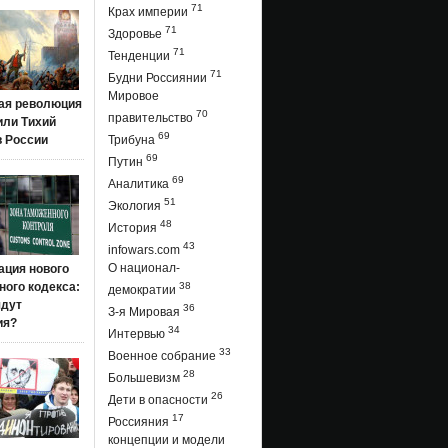
71
Крах империи
71
Здоровье
71
Тенденции
71
Будни Россиянии
Мировое
ая революция
70
правительство
 или Тихий
69
в России
Трибуна
69
Путин
69
Аналитика
51
Экология
48
История
43
infowars.com
О национал-
ация нового
ого кодекса:
38
демократии
ядут
36
З-я Мировая
ия?
34
Интервью
33
Военное собрание
28
Большевизм
26
Дети в опасности
17
Россияния
концепции и модели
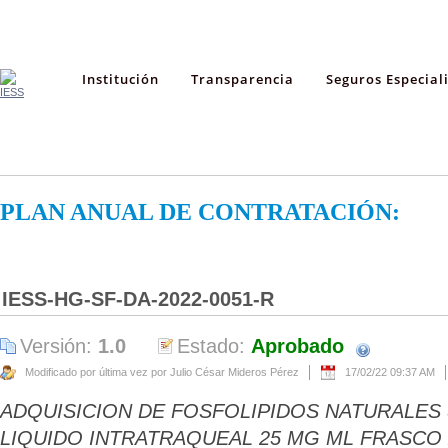
Institución
Transparencia
Seguros Especial
PLAN ANUAL DE CONTRATACIÓN:
IESS-HG-SF-DA-2022-0051-R
Versión:
1.0
Estado:
Aprobado
Modificado por última vez por Julio César Mideros Pérez
17/02/22 09:37 AM
ADQUISICION DE FOSFOLIPIDOS NATURALE
LIQUIDO INTRATRAQUEAL 25 MG ML FRASCO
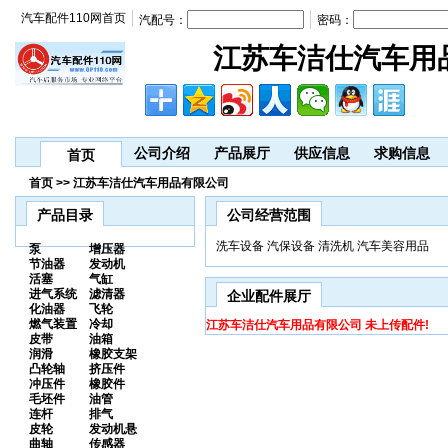
汽车配件110网首页
汽配号：
密码：
江苏车洁仕汽车用
公司介绍
产品展厅
供应信息
求购信息
首页
首页 >> 江苏车洁仕汽车用品有限公司
产品目录
公司经营范围
洗车设备 汽保设备 清洗机 汽车美容用品
泵
增压器
节油器
发动机
活塞
气缸
进气系统
滤清器
企业配件展厅
化油器
飞轮
燃气装置
冷却
江苏车洁仕汽车用品有限公司 未上传配件!
皮带
油箱
润滑
橡胶支架
凸轮轴
挤压件
冲压件
橡胶件
毛坯件
油管
连杆
排气
皮轮
发动机悬
曲轴
传感器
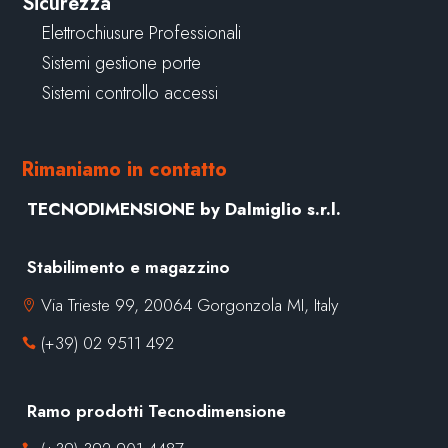
Sicurezza
Elettrochiusure Professionali
Sistemi gestione porte
Sistemi controllo accessi
Rimaniamo in contatto
TECNODIMENSIONE by Dalmiglio s.r.l.
Stabilimento e magazzino
Via Trieste 99, 20064 Gorgonzola MI, Italy

(+39) 02 9511 492

Ramo prodotti Tecnodimensione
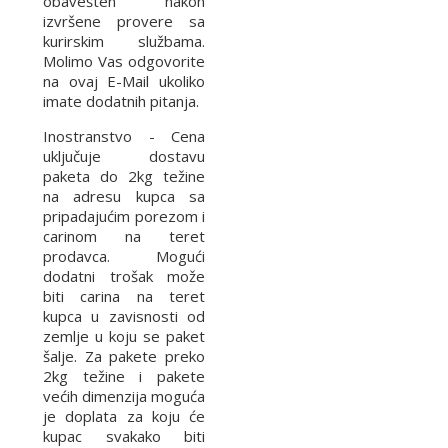
obavešten nakon
izvršene provere sa
kurirskim službama.
Molimo Vas odgovorite
na ovaj E-Mail ukoliko
imate dodatnih pitanja.
Inostranstvo - Cena
uključuje dostavu
paketa do 2kg težine
na adresu kupca sa
pripadajućim porezom i
carinom na teret
prodavca. Mogući
dodatni trošak može
biti carina na teret
kupca u zavisnosti od
zemlje u koju se paket
šalje. Za pakete preko
2kg težine i pakete
većih dimenzija moguća
je doplata za koju će
kupac svakako biti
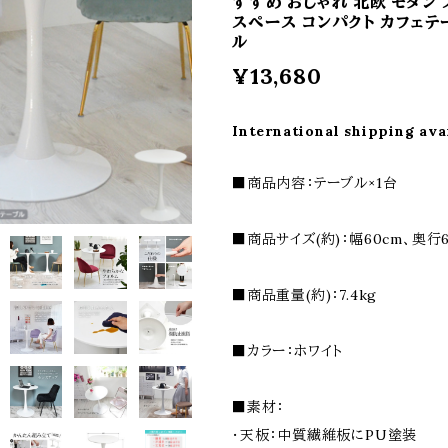
すすめ おしゃれ 北欧 モダン 
スペース コンパクト カフェテ
ル
¥13,680
International shipping ava
■商品内容：テーブル×1台
■商品サイズ(約)：幅60cm、奥行6
■商品重量(約)：7.4kg
■カラー：ホワイト
■素材：
・天板：中質繊維板にPU塗装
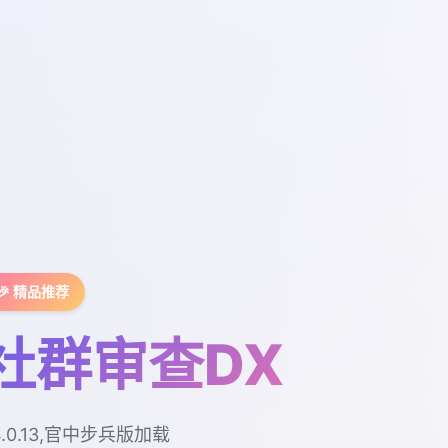
🎉 精品推荐
社群审查DX
4.0.13,官中步兵版加载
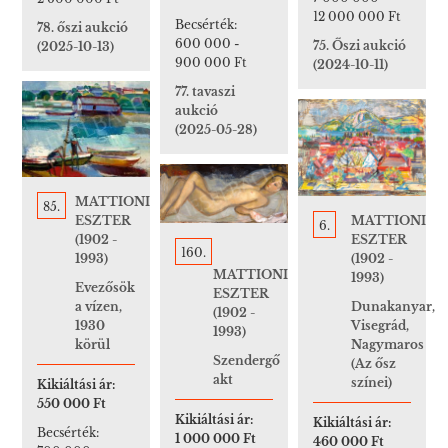
12 000 000 Ft
Becsérték:
78. őszi aukció
600 000
-
75. Őszi aukció
(2025-10-13)
900 000 Ft
(2024-10-11)
77. tavaszi
aukció
(2025-05-28)
MATTIONI
85.
MATTIONI
ESZTER
6.
ESZTER
(1902 -
160.
(1902 -
1993)
MATTIONI
1993)
Evezősök
ESZTER
Dunakanyar,
a vízen,
(1902 -
Visegrád,
1930
1993)
Nagymaros
körül
Szendergő
(Az ősz
akt
színei)
Kikiáltási ár:
550 000 Ft
Kikiáltási ár:
Kikiáltási ár:
Becsérték:
1 000 000 Ft
460 000 Ft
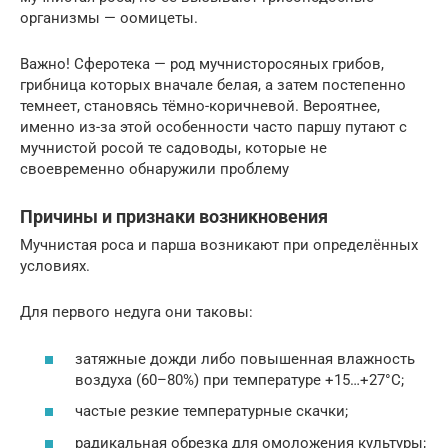
организмы — оомицеты.
Важно! Сферотека — род мучнисторосяных грибов,
грибница которых вначале белая, а затем постепенно
темнеет, становясь тёмно-коричневой. Вероятнее,
именно из-за этой особенности часто паршу путают с
мучнистой росой те садоводы, которые не
своевременно обнаружили проблему
Причины и признаки возникновения
Мучнистая роса и парша возникают при определённых
условиях.
Для первого недуга они таковы:
затяжные дожди либо повышенная влажность
воздуха (60–80%) при температуре +15…+27°С;
частые резкие температурные скачки;
радикальная обрезка для омоложения культуры;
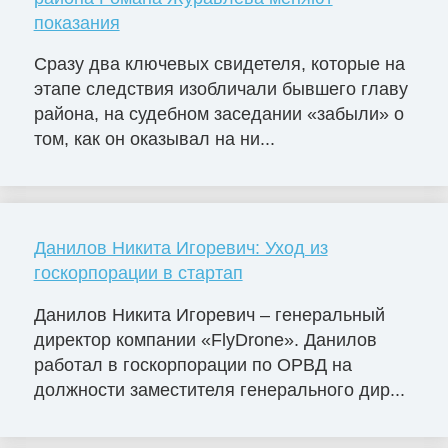
показания
Сразу два ключевых свидетеля, которые на
этапе следствия изобличали бывшего главу
района, на судебном заседании «забыли» о
том, как он оказывал на ни...
Данилов Никита Игоревич: Уход из
госкорпорации в стартап
Данилов Никита Игоревич – генеральный
директор компании «FlyDrone». Данилов
работал в госкорпорации по ОРВД на
должности заместителя генерального дир...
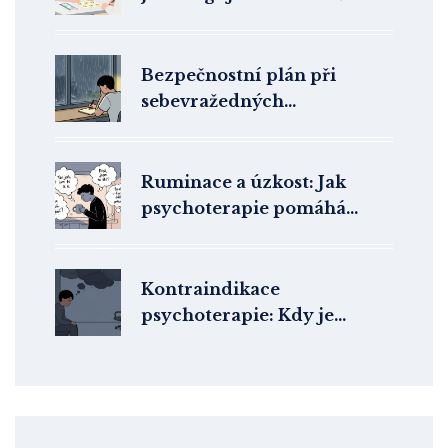
Bezpečnostní plán při
sebevražedných
myšlenkách: Jak ho vytvořit
a kdy použít
Ruminace a úzkost: Jak
psychoterapie pomáhá
zastavit kolotoč přemítání
Kontraindikace
psychoterapie: Kdy je
vhodnější hospitalizace
nebo jiná péče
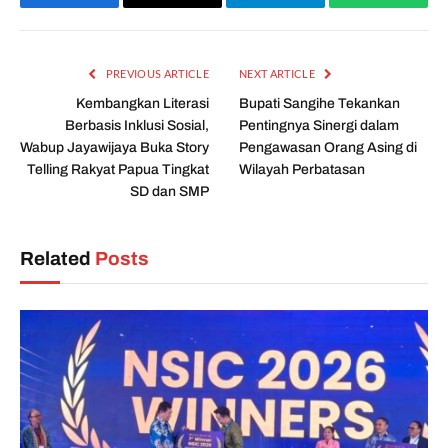
Facebook
Email
Telegram
WhatsAp
PREVIOUS ARTICLE
NEXT ARTICLE
Kembangkan Literasi
Bupati Sangihe Tekankan
Berbasis Inklusi Sosial,
Pentingnya Sinergi dalam
Wabup Jayawijaya Buka Story
Pengawasan Orang Asing di
Telling Rakyat Papua Tingkat
Wilayah Perbatasan
SD dan SMP
Related
Posts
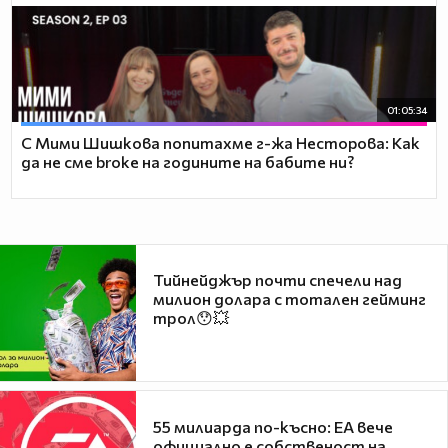
01:05:34
С Мими Шишкова попитахме г-жа Несторова: Как
да не сме broke на годините на бабите ни?
Тийнейджър почти спечели над
милион долара с тотален гейминг
трол😯💥
55 милиарда по-късно: EA вече
официално е собственост на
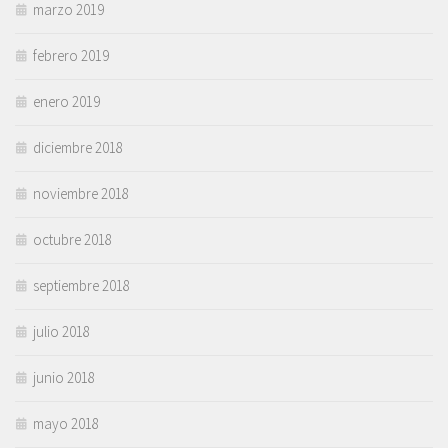
marzo 2019
febrero 2019
enero 2019
diciembre 2018
noviembre 2018
octubre 2018
septiembre 2018
julio 2018
junio 2018
mayo 2018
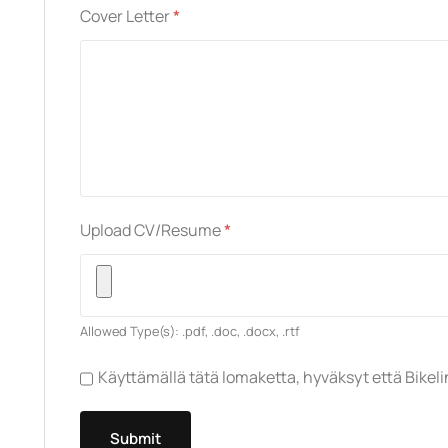
Cover Letter
*
Upload CV/Resume
*
Allowed Type(s): .pdf, .doc, .docx, .rtf
Käyttämällä tätä lomaketta, hyväksyt että Bikelin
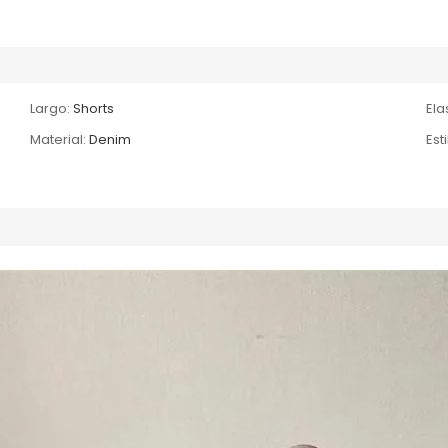
Largo:
Shorts
Ela
Material:
Denim
Esti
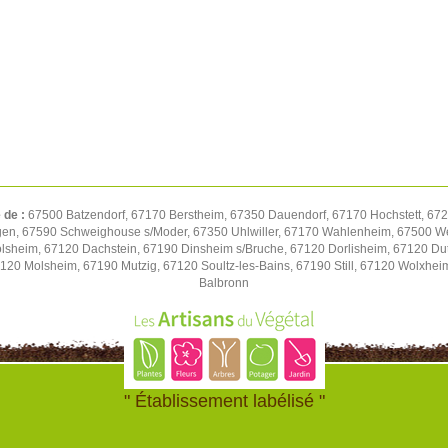
 de :
67500 Batzendorf, 67170 Berstheim, 67350 Dauendorf, 67170 Hochstett, 672
gen, 67590 Schweighouse s/Moder, 67350 Uhlwiller, 67170 Wahlenheim, 67500 We
volsheim, 67120 Dachstein, 67190 Dinsheim s/Bruche, 67120 Dorlisheim, 67120 D
7120 Molsheim, 67190 Mutzig, 67120 Soultz-les-Bains, 67190 Still, 67120 Wolxhe
Balbronn
" Établissement labélisé "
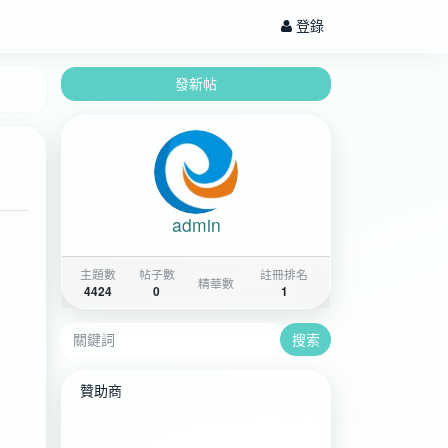
登錄
發新帖
admin
主題數
帖子數
註冊排名
精華數
4424
0
1
搜索
贊助商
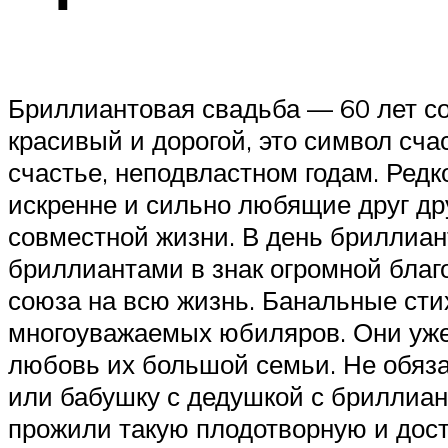
Бриллиантовая свадьба — 60 лет со
красивый и дорогой, это символ сча
счастье, неподвластном годам. Редк
искренне и сильно любящие друг дру
совместной жизни. В день бриллиан
бриллиантами в знак огромной благ
союза на всю жизнь. Банальные сти
многоуважаемых юбиляров. Они уже н
любовь их большой семьи. Не обяза
или бабушку с дедушкой с бриллиан
прожили такую плодотворную и дост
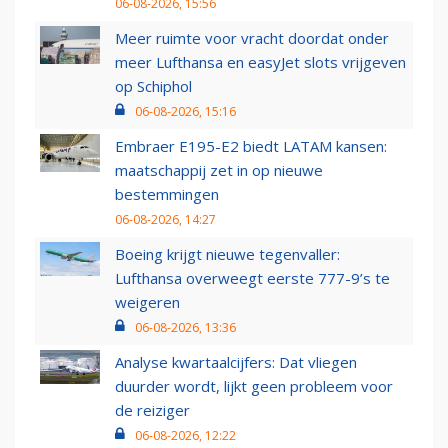
06-08-2026, 15:56
Meer ruimte voor vracht doordat onder
meer Lufthansa en easyJet slots vrijgeven
op Schiphol
06-08-2026, 15:16
Embraer E195-E2 biedt LATAM kansen:
maatschappij zet in op nieuwe
bestemmingen
06-08-2026, 14:27
Boeing krijgt nieuwe tegenvaller:
Lufthansa overweegt eerste 777-9’s te
weigeren
06-08-2026, 13:36
Analyse kwartaalcijfers: Dat vliegen
duurder wordt, lijkt geen probleem voor
de reiziger
06-08-2026, 12:22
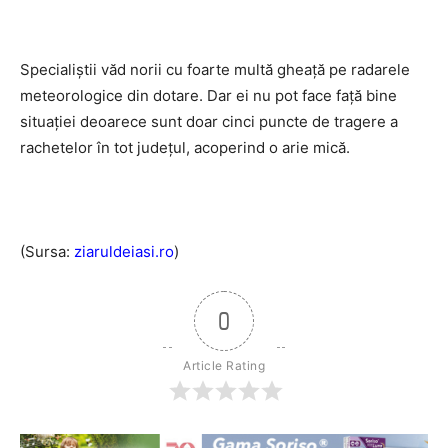
Specialiștii văd norii cu foarte multă gheață pe radarele
meteorologice din dotare. Dar ei nu pot face față bine
situației deoarece sunt doar cinci puncte de tragere a
rachetelor în tot județul, acoperind o arie mică.
(Sursa:
ziaruldeiasi.ro
)
0
Article Rating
——————————
Task details:
An exact reproduction of the material is needed, without its images.

Response box:
71
Крах империи
71
Здоровье
71
Тенденции
71
Будни Россиянии
Мировое
ая революция
70
правительство
 или Тихий
69
в России
Трибуна
69
Путин
69
Аналитика
51
Экология
48
История
43
infowars.com
О национал-
ация нового
ого кодекса:
38
демократии
ядут
36
З-я Мировая
ия?
34
Интервью
33
Военное собрание
28
Большевизм
26
Дети в опасности
17
Россияния
концепции и модели
Institución
Transparencia
Seguros Especial
PLAN ANUAL DE CONTRATACIÓN:
IESS-HG-SF-DA-2022-0051-R
Versión:
1.0
Estado:
Aprobado
Modificado por última vez por Julio César Mideros Pérez
17/02/22 09:37 AM
ADQUISICION DE FOSFOLIPIDOS NATURALE
LIQUIDO INTRATRAQUEAL 25 MG ML FRASCO
汽车配件110网首页
汽配号：
密码：
江苏车洁仕汽车用
公司介绍
产品展厅
供应信息
求购信息
首页
首页 >> 江苏车洁仕汽车用品有限公司
产品目录
公司经营范围
洗车设备 汽保设备 清洗机 汽车美容用品
泵
增压器
节油器
发动机
活塞
气缸
进气系统
滤清器
企业配件展厅
化油器
飞轮
燃气装置
冷却
江苏车洁仕汽车用品有限公司 未上传配件!
皮带
油箱
润滑
橡胶支架
凸轮轴
挤压件
冲压件
橡胶件
毛坯件
油管
连杆
排气
皮轮
发动机悬
曲轴
传感器
Sicurezza
Elettrochiusure Professionali
Sistemi gestione porte
Sistemi controllo accessi
Rimaniamo in contatto
TECNODIMENSIONE by Dalmiglio s.r.l.
Stabilimento e magazzino
Via Trieste 99, 20064 Gorgonzola MI, Italy

(+39) 02 9511 492

Ramo prodotti Tecnodimensione
obavešten nakon
izvršene provere sa
kurirskim službama.
Molimo Vas odgovorite
na ovaj E-Mail ukoliko
imate dodatnih pitanja.
Inostranstvo - Cena
uključuje dostavu
paketa do 2kg težine
na adresu kupca sa
pripadajućim porezom i
carinom na teret
prodavca. Mogući
dodatni trošak može
biti carina na teret
kupca u zavisnosti od
zemlje u koju se paket
šalje. Za pakete preko
2kg težine i pakete
većih dimenzija moguća
je doplata za koju će
kupac svakako biti
すすめ おしゃれ 北欧 モダン 
スペース コンパクト カフェテ
ル
¥13,680
International shipping ava
■商品内容：テーブル×1台
■商品サイズ(約)：幅60cm、奥行6
■商品重量(約)：7.4kg
■カラー：ホワイト
■素材：
・天板：中質繊維板にPU塗装
🎉 精品推荐
社群审查DX
4.0.13,官中步兵版加载
12 000 000 Ft
Becsérték:
78. őszi aukció
600 000
-
75. Őszi aukció
(2025-10-13)
900 000 Ft
(2024-10-11)
77. tavaszi
aukció
(2025-05-28)
MATTIONI
85.
MATTIONI
ESZTER
6.
ESZTER
(1902 -
160.
(1902 -
1993)
MATTIONI
1993)
Evezősök
ESZTER
Dunakanyar,
a vízen,
(1902 -
Visegrád,
1930
1993)
Nagymaros
körül
Szendergő
(Az ősz
akt
színei)
Kikiáltási ár:
550 000 Ft
Kikiáltási ár:
Kikiáltási ár:
Becsérték:
1 000 000 Ft
460 000 Ft
организмы — оомицеты.
Важно! Сферотека — род мучнисторосяных грибов,
грибница которых вначале белая, а затем постепенно
темнеет, становясь тёмно-коричневой. Вероятнее,
именно из-за этой особенности часто паршу путают с
мучнистой росой те садоводы, которые не
своевременно обнаружили проблему
Причины и признаки возникновения
Мучнистая роса и парша возникают при определённых
условиях.
Для первого недуга они таковы:
затяжные дожди либо повышенная влажность
воздуха (60–80%) при температуре +15…+27°С;
частые резкие температурные скачки;
радикальная обрезка для омоложения культуры;
показания
Сразу два ключевых свидетеля, которые на
этапе следствия изобличали бывшего главу
района, на судебном заседании «забыли» о
том, как он оказывал на ни...
Данилов Никита Игоревич: Уход из
госкорпорации в стартап
Данилов Никита Игоревич – генеральный
директор компании «FlyDrone». Данилов
работал в госкорпорации по ОРВД на
должности заместителя генерального дир...
Bezpečnostní plán při
sebevražedných
myšlenkách: Jak ho vytvořit
a kdy použít
Ruminace a úzkost: Jak
psychoterapie pomáhá
zastavit kolotoč přemítání
Kontraindikace
psychoterapie: Kdy je
vhodnější hospitalizace
nebo jiná péče
Facebook
Email
Telegram
WhatsAp
PREVIOUS ARTICLE
NEXT ARTICLE
Kembangkan Literasi
Bupati Sangihe Tekankan
Berbasis Inklusi Sosial,
Pentingnya Sinergi dalam
Wabup Jayawijaya Buka Story
Pengawasan Orang Asing di
Telling Rakyat Papua Tingkat
Wilayah Perbatasan
SD dan SMP
Related
Posts
01:05:34
С Мими Шишкова попитахме г-жа Несторова: Как
да не сме broke на годините на бабите ни?
Тийнейджър почти спечели над
милион долара с тотален гейминг
трол😯💥
55 милиарда по-късно: EA вече
официално е собственост на
marzo 2019
febrero 2019
enero 2019
diciembre 2018
noviembre 2018
octubre 2018
septiembre 2018
julio 2018
junio 2018
mayo 2018
Cover Letter
*
Upload CV/Resume
*
Allowed Type(s): .pdf, .doc, .docx, .rtf
Käyttämällä tätä lomaketta, hyväksyt että Bikelin
Largo:
Shorts
Ela
Material:
Denim
Esti
 de :
67500 Batzendorf, 67170 Berstheim, 67350 Dauendorf, 67170 Hochstett, 672
gen, 67590 Schweighouse s/Moder, 67350 Uhlwiller, 67170 Wahlenheim, 67500 We
volsheim, 67120 Dachstein, 67190 Dinsheim s/Bruche, 67120 Dorlisheim, 67120 D
7120 Molsheim, 67190 Mutzig, 67120 Soultz-les-Bains, 67190 Still, 67120 Wolxhe
Balbronn
" Établissement labélisé "
登錄
發新帖
admin
主題數
帖子數
註冊排名
精華數
4424
0
1
搜索
贊助商
Бриллиантовая свадьба — 60 лет со
красивый и дорогой, это символ сча
счастье, неподвластном годам. Редк
искренне и сильно любящие друг дру
совместной жизни. В день бриллиан
бриллиантами в знак огромной благ
союза на всю жизнь. Банальные сти
многоуважаемых юбиляров. Они уже н
любовь их большой семьи. Не обяза
или бабушку с дедушкой с бриллиан
прожили такую плодотворную и дост
06-08-2026, 15:56
Meer ruimte voor vracht doordat onder
meer Lufthansa en easyJet slots vrijgeven
op Schiphol
06-08-2026, 15:16
Embraer E195-E2 biedt LATAM kansen:
maatschappij zet in op nieuwe
bestemmingen
06-08-2026, 14:27
Boeing krijgt nieuwe tegenvaller:
Lufthansa overweegt eerste 777-9’s te
weigeren
06-08-2026, 13:36
Analyse kwartaalcijfers: Dat vliegen
duurder wordt, lijkt geen probleem voor
de reiziger
06-08-2026, 12:22
Specialiștii văd norii cu foarte multă gheață pe radarele
meteorologice din dotare. Dar ei nu pot face față bine
situației deoarece sunt doar cinci puncte de tragere a
rachetelor în tot județul, acoperind o arie mică.
(Sursa:
ziaruldeiasi.ro
)
0
Article Rating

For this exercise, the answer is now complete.